Tagung: Das System NSU

Seit fast drei Jahren läuft der Prozess am Münchner Oberlandesgericht gegen Mitglieder des Nationalsozialistischen Untergrunds (NSU), die in einem Zeitraum von 13 Jahren zehn Morde begangen haben sollen. Konsequenzen aus dem Versagen der Geheimdienste und der politisch Verantwortlichen blieben bisher aus. Nicht verhandelt wird der institutionelle und strukturelle Rassismus in der Gesellschaft und den staatlichen Organen.
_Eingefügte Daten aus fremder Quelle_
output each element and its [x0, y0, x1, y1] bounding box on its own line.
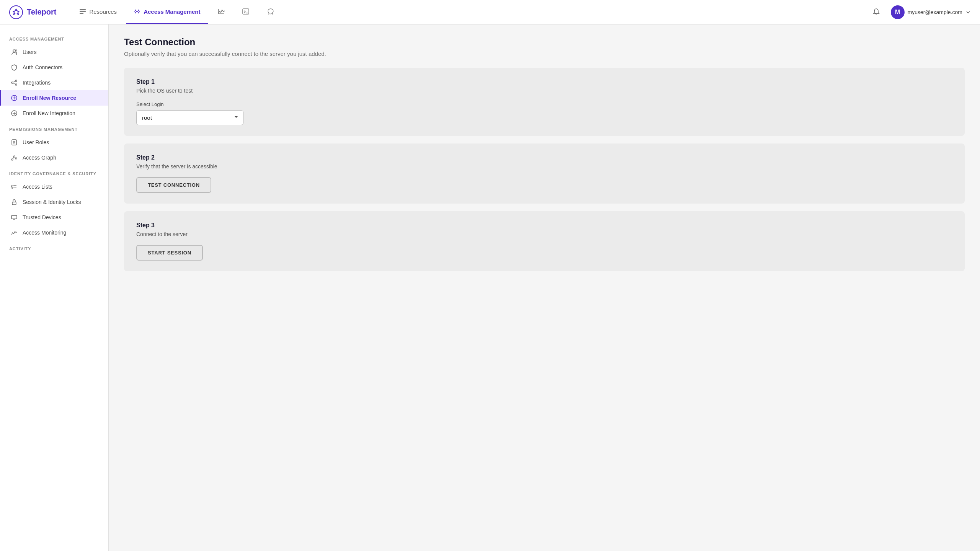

In einem Prozess, in dem die Behörden scheinbar kein Interesse an einer Aufarbeitung haben und das Unterstützungsnetzwerk der Täter*innen immer mehr zu Tage tritt, kann nur ein kontinuierlicher politischer Druck von außen etwas bewirken. Welche Rolle spielen hier Medien, die Politik und die Angehörigen der Opfer, die im Prozess als Nebenkläger*innen auftreten? Wie kann eine öffentliche Diskussion entstehen, die sowohl eine gesellschaftliche als auch eine juristische Aufarbeitung ermöglicht? In einem umfassenden Programm aus Hearings, Ausstellungen, einer Podiumsdiskussion und einer Lesung wird der aktuelle Stand des Prozesses er- läutert und nach seinen Folgen gefragt. 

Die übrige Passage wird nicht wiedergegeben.